In Vlaanderen wordt gewone esdoorn aangetroffen in een brede waaier van bosgebieden, zowel op iets vochtige als op eerder droge gronden. Ook ten aanzien van het substraat is de soort bijzonder onverschillig: ze groeit op zuur, maar evengoed op kalkhoudend substraat. Dat verklaart zonder twijfel waarom ze bijna gebiedsdekkend in Vlaanderen voorkomt. Omdat de soort ook vaak in het stedelijke gebied wordt aangeplant, verschijnt ze steeds vaker op braakliggende stadsterreinen. Soms gebeurt dat in zo grote aantallen dat op termijn sterk door gewone esdoorn gedomineerde bossen zouden kunnen ontstaan.
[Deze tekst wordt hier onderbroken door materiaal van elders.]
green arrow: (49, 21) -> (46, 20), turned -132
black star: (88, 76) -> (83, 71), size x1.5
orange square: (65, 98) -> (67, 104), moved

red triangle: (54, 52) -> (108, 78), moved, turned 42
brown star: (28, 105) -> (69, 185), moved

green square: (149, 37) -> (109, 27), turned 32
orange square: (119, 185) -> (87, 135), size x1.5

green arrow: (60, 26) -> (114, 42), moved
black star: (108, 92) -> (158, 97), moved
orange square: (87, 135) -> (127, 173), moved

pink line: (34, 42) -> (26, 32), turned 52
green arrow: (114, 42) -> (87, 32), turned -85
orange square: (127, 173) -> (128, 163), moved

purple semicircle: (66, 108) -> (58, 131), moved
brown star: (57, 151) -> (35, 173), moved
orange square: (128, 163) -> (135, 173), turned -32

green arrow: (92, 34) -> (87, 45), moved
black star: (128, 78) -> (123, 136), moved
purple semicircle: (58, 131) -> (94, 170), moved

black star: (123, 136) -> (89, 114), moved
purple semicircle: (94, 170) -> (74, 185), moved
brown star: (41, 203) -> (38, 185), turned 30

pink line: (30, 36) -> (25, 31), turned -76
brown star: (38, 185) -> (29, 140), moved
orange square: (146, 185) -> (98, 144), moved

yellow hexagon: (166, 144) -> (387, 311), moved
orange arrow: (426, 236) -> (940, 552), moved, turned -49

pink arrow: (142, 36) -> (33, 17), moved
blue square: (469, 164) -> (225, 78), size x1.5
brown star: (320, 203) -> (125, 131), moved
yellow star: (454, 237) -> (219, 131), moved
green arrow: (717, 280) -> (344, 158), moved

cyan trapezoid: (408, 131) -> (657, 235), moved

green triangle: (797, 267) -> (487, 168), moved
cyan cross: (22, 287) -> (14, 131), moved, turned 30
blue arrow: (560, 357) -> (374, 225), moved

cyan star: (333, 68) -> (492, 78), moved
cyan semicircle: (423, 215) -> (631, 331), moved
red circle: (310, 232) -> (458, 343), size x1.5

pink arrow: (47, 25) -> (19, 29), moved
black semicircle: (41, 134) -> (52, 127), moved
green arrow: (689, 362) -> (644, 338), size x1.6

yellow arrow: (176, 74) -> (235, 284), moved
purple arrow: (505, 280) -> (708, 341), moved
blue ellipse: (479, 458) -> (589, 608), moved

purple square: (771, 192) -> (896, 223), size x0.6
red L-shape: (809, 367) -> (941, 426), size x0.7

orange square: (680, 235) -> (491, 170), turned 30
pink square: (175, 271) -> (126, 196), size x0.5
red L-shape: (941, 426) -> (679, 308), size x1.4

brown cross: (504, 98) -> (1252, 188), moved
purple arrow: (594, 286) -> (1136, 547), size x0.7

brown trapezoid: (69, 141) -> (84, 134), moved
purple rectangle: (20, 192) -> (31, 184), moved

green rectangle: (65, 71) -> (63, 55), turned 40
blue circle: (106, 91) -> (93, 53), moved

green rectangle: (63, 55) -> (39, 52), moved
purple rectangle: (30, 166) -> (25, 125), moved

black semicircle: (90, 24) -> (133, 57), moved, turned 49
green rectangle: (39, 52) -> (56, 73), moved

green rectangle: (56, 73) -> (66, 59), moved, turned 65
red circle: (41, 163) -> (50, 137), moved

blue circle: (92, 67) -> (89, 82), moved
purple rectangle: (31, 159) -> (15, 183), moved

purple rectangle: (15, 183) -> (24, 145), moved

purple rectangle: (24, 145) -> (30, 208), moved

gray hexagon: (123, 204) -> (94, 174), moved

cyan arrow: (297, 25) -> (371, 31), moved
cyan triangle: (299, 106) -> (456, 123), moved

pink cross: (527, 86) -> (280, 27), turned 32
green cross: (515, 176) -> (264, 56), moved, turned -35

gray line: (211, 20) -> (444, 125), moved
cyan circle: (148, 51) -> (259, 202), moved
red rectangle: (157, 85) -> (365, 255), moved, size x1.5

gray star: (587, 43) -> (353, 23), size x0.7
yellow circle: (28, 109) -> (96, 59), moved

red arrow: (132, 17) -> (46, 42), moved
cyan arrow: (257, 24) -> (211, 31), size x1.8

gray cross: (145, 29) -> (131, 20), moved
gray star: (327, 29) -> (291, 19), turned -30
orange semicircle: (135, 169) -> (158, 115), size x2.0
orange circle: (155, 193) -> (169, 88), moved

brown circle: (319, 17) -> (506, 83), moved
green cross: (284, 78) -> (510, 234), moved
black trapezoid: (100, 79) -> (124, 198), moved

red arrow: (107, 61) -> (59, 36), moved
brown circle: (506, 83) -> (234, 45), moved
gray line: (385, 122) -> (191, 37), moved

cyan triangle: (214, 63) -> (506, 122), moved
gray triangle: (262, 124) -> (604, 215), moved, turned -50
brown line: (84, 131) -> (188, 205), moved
Van Acer pseudoplatanus zijn ontelbare cultivars op de markt, ondermeer:
Blad: Tegenoverstaande bladstand, 10 tot 15 cm lang, 5-lobbig. Tot verder dan 1/3 van de bladhelft ingesneden en toegespitst. Onderzijde is blauwgroen, kaal, bladrand is grof gezaagd. De bladsteel is 8 tot 10 cm lang, kaal, zonder melksap. Vaak komen exemplaren met rode bladeren voor.
Bloeiwijze: Bloei van eind april tot mei, na de bladuitloop. Bloemen in geelgroene, hangende trossen, 6 tot 12 cm lang met deels éénslachtige en deels tweeslachtige bloempjes die weinig opvallen.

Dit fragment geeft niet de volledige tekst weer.